¶ … English Language Listening Skills through Feature Films
Fall Semester 2011: 4.0 Credit Hours / 13 weeks
Course Schedule: Tuesdays and Thursdays, 3:00 to 5:00 PM
Class Size: limited to 40 students
To help students develop real-world ESL listening skills, while practicing vocabulary, intonation, and communication skills. Additionally, to provide students with a sensitive induction into the cultural implications of language and the contextual impact that cuture has on language decisions. Also to add a more complete understanding of informal, practical and colloquial language use to already existing knowledge in formal language usage.
Course Description
The course will center on a combination of film-viewing and in-class discussion with a simultaneous emphasis on the instruction of technical language skills and the improved appreciation for the cultural implications of language usage.
Commercially available feature films will be used to improve English language listening skills in context-dependent situations; to demonstrate the experiences of ESL individuals within English-speaking cultures; to provide a basis for exploration and elaboration on informal and socioculturally driven uses of the language. The use of films will provide examples of American language and culture in well-scripted scenes by professional actors who are fluent but non-native speakers of English. Students will be required to maintain dialog journals, answer content-specific questions, mimic actor performance from scenes in the movie, and actively participate in class discussions regarding vocabulary, context-dependent expressions, non-verbal expressions, American stereotypes, emotional reactions to the films, and contrast their culture to the American culture.
The primary focus of the course as a whole will be the use of these linguistic and cultural artifacts as a way of entering into a more nuanced discussion relating to the challenges of simultaneously learning a new language, finding comfort in a new culture and protecting one's own cultural identity. The use of films and cinema-driven discussion offers a decidedly humanist framework to a learning process that often centers only on the technical challenges of adaptation. Therefore, the course will only rely on test-based grading only to the extent that this supports the function of keeping students engaged with course content. More significantly, the artistic and creative variations of the course's 'primary text' (in the form of selected films) will open the door for a more personal level of discursive engagement that may even bring passionate disposition to the way that students use their evolving language skills.

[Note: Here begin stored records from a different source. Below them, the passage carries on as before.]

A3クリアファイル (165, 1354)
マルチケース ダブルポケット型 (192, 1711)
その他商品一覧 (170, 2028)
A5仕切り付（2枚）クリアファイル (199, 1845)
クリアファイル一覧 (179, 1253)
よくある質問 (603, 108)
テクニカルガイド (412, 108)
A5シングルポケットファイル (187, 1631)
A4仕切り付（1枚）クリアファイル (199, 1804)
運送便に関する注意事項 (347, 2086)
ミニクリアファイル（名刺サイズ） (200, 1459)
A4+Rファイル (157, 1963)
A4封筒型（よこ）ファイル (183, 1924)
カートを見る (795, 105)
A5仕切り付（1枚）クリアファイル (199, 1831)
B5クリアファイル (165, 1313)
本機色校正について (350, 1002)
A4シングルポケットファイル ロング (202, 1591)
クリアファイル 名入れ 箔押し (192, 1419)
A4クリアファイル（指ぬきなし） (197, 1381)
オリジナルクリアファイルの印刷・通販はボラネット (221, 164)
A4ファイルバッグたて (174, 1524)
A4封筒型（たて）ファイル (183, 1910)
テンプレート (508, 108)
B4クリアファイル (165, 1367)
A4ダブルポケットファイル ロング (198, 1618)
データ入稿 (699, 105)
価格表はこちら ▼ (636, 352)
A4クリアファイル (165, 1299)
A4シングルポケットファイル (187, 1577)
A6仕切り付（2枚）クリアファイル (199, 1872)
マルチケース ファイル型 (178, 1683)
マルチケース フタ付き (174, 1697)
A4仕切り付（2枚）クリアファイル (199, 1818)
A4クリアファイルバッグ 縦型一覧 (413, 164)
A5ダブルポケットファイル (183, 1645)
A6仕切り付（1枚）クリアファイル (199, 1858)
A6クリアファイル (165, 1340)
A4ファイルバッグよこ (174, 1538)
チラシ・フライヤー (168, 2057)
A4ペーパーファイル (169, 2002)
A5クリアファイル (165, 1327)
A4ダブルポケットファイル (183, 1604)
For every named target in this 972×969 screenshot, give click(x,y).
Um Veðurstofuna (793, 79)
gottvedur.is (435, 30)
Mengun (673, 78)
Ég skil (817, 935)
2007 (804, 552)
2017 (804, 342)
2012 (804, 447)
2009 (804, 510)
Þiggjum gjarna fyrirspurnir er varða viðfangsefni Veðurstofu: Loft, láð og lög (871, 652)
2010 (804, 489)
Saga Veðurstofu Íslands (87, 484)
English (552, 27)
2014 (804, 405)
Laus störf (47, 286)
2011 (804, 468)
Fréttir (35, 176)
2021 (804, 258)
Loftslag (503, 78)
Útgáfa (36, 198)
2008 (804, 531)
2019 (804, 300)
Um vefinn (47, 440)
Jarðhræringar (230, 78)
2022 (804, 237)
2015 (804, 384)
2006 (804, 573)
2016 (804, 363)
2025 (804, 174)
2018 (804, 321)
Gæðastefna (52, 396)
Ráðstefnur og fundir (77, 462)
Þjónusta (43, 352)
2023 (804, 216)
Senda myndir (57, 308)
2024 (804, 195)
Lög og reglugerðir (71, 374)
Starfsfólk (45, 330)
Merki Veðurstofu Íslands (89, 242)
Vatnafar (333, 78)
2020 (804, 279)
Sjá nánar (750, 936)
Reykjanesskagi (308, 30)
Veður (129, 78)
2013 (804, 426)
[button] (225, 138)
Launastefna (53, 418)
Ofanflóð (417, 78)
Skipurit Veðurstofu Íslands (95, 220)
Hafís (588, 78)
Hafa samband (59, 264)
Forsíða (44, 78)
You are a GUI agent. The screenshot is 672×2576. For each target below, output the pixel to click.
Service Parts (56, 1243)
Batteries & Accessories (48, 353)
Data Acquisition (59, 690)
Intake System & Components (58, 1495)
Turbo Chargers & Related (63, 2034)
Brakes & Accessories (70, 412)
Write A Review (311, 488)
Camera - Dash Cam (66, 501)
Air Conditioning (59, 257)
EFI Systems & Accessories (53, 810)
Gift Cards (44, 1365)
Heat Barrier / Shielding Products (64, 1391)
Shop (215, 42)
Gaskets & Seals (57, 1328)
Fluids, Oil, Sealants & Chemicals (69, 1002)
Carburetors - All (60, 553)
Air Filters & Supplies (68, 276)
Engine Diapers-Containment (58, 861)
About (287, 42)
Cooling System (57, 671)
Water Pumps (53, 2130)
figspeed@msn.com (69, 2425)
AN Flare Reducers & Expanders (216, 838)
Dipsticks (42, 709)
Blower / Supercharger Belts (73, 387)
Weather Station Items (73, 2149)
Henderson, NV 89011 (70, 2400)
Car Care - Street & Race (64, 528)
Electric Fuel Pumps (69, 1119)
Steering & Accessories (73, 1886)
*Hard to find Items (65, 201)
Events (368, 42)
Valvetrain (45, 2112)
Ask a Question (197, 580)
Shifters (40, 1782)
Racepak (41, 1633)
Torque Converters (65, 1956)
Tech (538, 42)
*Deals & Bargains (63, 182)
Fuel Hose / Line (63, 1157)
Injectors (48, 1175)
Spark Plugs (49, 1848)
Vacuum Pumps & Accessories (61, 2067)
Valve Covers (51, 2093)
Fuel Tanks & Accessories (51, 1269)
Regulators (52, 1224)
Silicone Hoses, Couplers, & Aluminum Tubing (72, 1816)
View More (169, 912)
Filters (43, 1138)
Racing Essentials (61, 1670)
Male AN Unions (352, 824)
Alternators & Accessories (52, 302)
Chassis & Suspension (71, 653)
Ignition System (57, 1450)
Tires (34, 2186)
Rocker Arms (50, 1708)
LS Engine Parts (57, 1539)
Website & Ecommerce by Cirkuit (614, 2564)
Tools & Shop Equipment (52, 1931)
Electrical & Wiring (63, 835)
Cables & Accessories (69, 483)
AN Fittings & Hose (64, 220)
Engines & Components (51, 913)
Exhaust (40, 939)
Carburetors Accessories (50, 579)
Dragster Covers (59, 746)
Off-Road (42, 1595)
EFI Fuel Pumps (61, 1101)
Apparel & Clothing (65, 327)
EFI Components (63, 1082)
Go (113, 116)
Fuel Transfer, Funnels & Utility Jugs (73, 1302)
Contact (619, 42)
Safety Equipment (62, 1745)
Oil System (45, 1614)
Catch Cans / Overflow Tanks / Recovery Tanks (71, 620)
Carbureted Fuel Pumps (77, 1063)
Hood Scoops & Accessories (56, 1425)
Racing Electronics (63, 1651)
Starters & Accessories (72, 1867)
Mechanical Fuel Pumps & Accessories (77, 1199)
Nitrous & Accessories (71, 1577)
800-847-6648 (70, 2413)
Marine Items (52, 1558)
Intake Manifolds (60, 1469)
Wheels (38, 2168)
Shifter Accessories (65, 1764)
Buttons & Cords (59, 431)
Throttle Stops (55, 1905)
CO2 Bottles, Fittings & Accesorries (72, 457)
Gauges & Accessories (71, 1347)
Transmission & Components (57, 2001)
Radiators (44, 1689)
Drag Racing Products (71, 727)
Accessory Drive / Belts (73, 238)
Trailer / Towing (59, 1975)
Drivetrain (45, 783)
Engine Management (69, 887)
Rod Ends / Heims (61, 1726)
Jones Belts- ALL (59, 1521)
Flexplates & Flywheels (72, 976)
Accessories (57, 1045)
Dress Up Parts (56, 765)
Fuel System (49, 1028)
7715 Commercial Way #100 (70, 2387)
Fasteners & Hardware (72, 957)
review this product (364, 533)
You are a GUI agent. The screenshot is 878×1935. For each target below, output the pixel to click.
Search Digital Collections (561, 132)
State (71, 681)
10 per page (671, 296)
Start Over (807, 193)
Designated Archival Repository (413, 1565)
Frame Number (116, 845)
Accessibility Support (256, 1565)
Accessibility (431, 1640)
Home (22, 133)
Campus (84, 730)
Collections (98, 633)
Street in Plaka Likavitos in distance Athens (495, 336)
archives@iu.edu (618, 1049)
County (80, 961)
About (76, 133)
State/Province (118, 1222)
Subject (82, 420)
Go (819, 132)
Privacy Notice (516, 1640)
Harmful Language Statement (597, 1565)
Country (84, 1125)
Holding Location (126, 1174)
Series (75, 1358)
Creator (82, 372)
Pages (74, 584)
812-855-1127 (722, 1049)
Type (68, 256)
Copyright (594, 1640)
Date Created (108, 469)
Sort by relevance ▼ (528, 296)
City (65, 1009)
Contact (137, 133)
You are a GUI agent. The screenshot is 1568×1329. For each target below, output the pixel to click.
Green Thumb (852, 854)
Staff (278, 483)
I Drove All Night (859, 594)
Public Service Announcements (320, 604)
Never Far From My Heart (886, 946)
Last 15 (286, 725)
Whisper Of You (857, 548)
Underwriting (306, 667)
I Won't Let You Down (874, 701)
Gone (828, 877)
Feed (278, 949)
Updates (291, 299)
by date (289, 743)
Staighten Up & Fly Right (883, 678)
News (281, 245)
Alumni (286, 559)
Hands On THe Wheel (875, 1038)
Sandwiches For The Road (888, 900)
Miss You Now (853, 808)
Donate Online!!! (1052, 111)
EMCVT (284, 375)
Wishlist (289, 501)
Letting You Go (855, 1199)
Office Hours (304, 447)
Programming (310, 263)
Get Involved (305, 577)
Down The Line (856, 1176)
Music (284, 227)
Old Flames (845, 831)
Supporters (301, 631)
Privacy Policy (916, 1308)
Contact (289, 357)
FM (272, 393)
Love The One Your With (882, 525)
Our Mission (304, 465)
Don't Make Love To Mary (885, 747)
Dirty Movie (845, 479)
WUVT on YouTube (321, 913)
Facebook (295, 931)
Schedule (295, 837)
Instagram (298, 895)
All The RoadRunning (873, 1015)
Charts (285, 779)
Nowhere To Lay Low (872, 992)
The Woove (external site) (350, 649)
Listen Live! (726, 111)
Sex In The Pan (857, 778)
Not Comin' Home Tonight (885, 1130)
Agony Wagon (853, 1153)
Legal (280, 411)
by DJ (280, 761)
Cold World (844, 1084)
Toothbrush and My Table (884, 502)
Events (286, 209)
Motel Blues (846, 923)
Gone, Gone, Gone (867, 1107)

Therefore, the final grade will primarily depend on how engaged a student is in class activities, and secondarily on quiz scores and the completion of three survey questionnaires.
Textbook: none required, although ESL vocabulary and grammar reference texts will come in handy
Materials Students Must Provide: journal/notebook that must be turned in to the professor at the end of the semester; students should possess or have access to personal media players such as home theatres, DVD players or personal computers/laptops. Accounts with Netflix or access to streaming web content are also recommended to enable personal or home viewing of assigned films.
Syllabus
Week 1: The first week of class is spent providing materials to students in preparation for the first film presentation, including film background information, character and vocabulary lists, and content questions. Students will also go through a process of nominating and voting on which award-winning (Academy, Sundance, Cannes only) films to be viewed during weeks 3 through 12.
Weeks 2-12: Each class will begin by presenting selected scenes without sound and then analyzing them as a class. The scenes will be viewed again with the soundtrack and altered perceptions examined in class. A 45 minute segment of the film containing these scenes will then be viewed without interruption, during which students will be expected to write down the dialog and make notes concerning any questions they may have. This presentation will be followed by a review and discussion of vocabulary, difficult phrases and intonation, and context-dependent expressions. Students will be expected to try and mimic actor dialog and intonation. One film will be presented in this manner each week.
Week 7: As the midway point of the semester, this course session will be dedicated to open discussion on the cultural experiences unique to students in the classroom relating to the integration of the English language, American culture and preexisting cultural identities. The session will facilitate a discussion in which students describe the manner in which watching the film's used in the course have enhanced their abilities to adapt to American culture or whether they have confounded them. This will be an opportunity for students and instructor to openly discuss expectations, experiences and feelings pertaining to the process of cultural and linguistic integration.